O wiele razy lepsze są te z Adamczykiem. Voigt po prostu jest słabym aktorem i słabo zagrał papieża.
Jaja se robisz? Voight jest świetnym aktorem o czym świadczy choćby genialna rola w "Nocnym kowboju". Papieża też zagrał nieźle, skłaniałbym się nawet ku twierdzeniu że był jedną z niewielu zalet tego filmu. Adamczyk był beznadziejny, zresztą wybitnym aktorem nigdy nie był, gra zbyt chaotycznie, wyraża emocje sztucznie jak w szkolnym teatrzyku, zbyt dosłownie, nie potrafi ich choć trochę stonować przez co wyszła karykatura papieża. I te grymasy... Adamczyk powinien Voight'owi buty pucować.
Nie wiem czy Voigt jest słabym aktorem ale podzielam zdanie co do Adamczyka. Ta rola wyszła mu genialnie.
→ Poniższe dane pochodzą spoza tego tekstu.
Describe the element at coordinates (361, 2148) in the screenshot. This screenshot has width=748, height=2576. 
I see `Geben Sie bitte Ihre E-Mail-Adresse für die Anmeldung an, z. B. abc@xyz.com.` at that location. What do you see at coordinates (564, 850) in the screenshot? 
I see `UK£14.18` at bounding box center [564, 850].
Ten film mnie nie wzruszył w przeciwieństwie do "Karola...". Był taki... suchy. Żeby ten z Adamczykiem miał możliwość pokazania się tej samej publiczności co oglądała "Jana Pawła II" na pewno wiekszosc stwierdziła by że "Karol..." jest bardziej poruszający i po prostu ciekawszy.
Voight zagrał tak, jak potrafił."Zagrałem najlepiej jak potrafiłem i papież o tym wie"-tak stwierdził.Żal mi tylko, że polska wersja jest taka krótka.
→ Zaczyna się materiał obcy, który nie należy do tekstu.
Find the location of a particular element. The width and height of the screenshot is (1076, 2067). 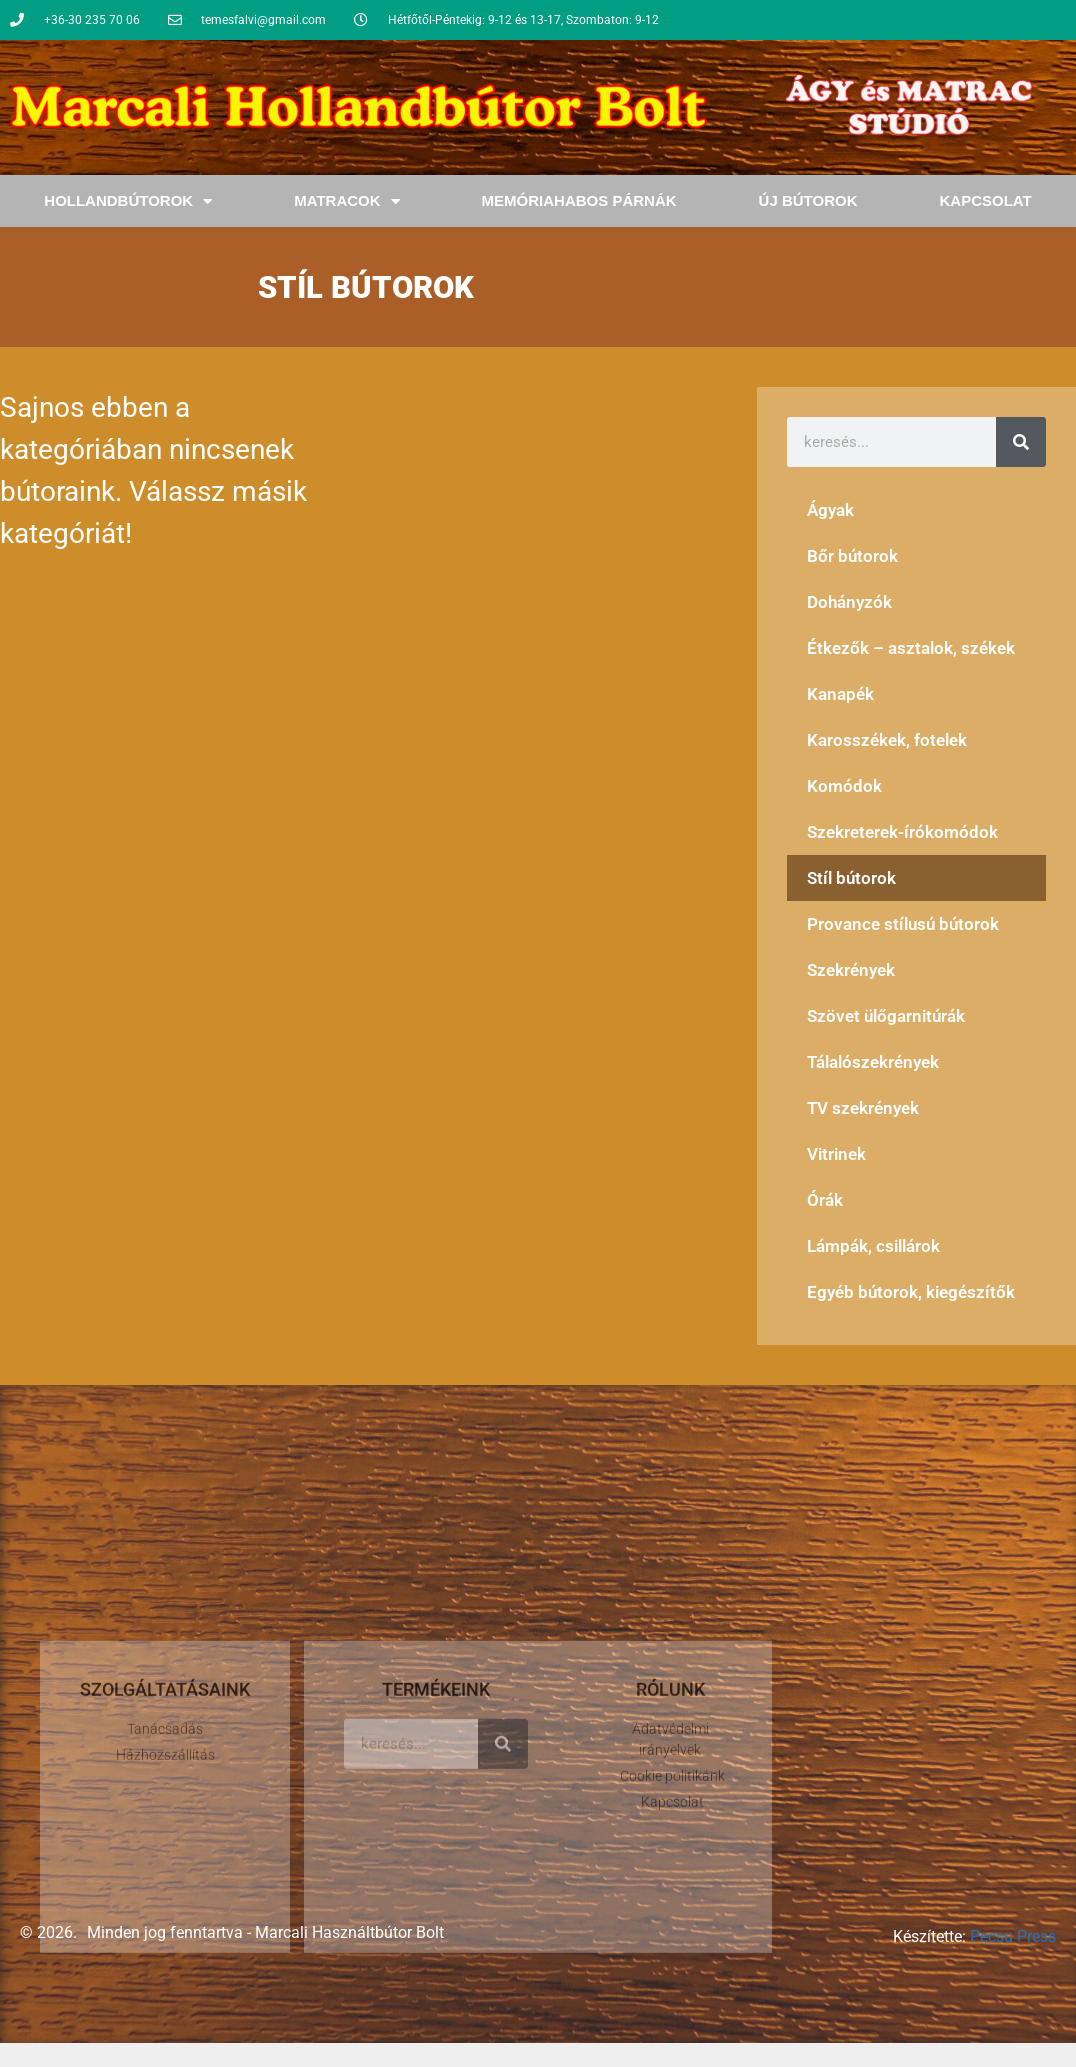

Czy Voight jest słabym aktorem czy nie to można powiedzieć jak się widziało parę jego filmów. Bo po jednej roli nie należy tego stwierdzać.
Fakt faktem, że ten film to ostre kpiny (przynajmniej wersja emitowana przez tvp). Film słaby chyba w każdym punkcie.
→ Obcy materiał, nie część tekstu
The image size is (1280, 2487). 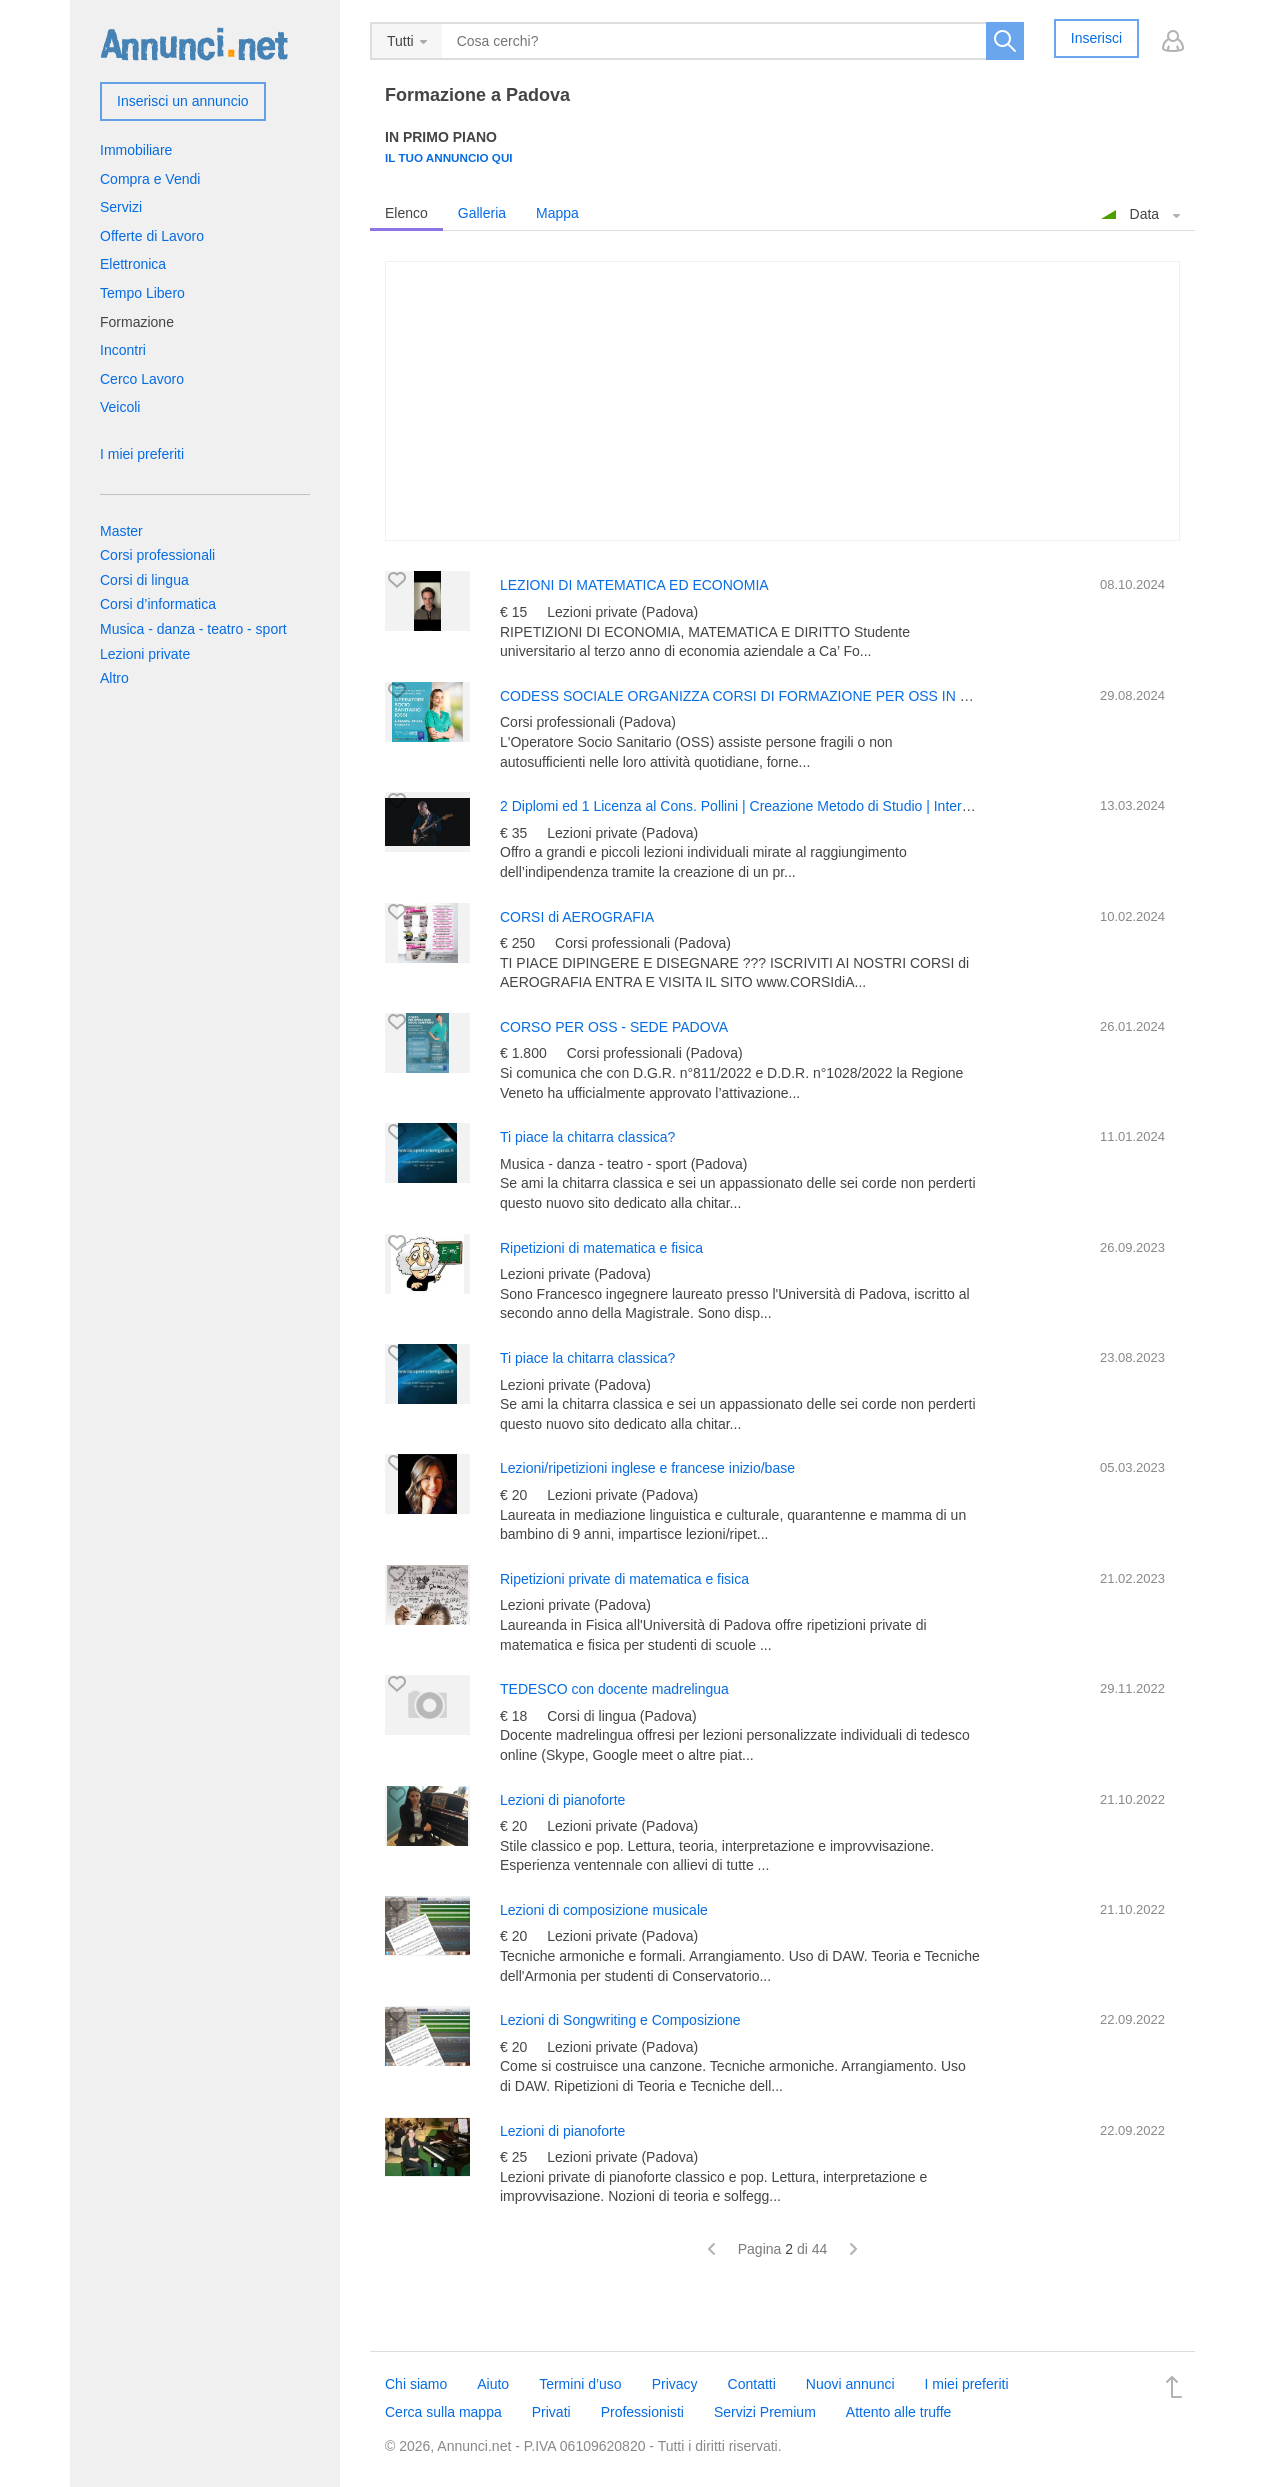 What do you see at coordinates (805, 806) in the screenshot?
I see `2 Diplomi ed 1 Licenza al Cons. Pollini | Creazione Metodo di Studio | Interplay e Musica d’Insieme` at bounding box center [805, 806].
Zgadzam się. Adamczyk, chociaż nie jest podobny do Jana Pawła II, to zagrał go bardzo dobrze. A Voight... Kiedy oglądałem sceny ze starości papieża to miałem wrażenie, że go po prostu przedrzeźnia. "Karol" jest wzruszający (szczególnie końcówki obydwóch części) i ma to coś ale pozostałe filmy są bardzo słabe.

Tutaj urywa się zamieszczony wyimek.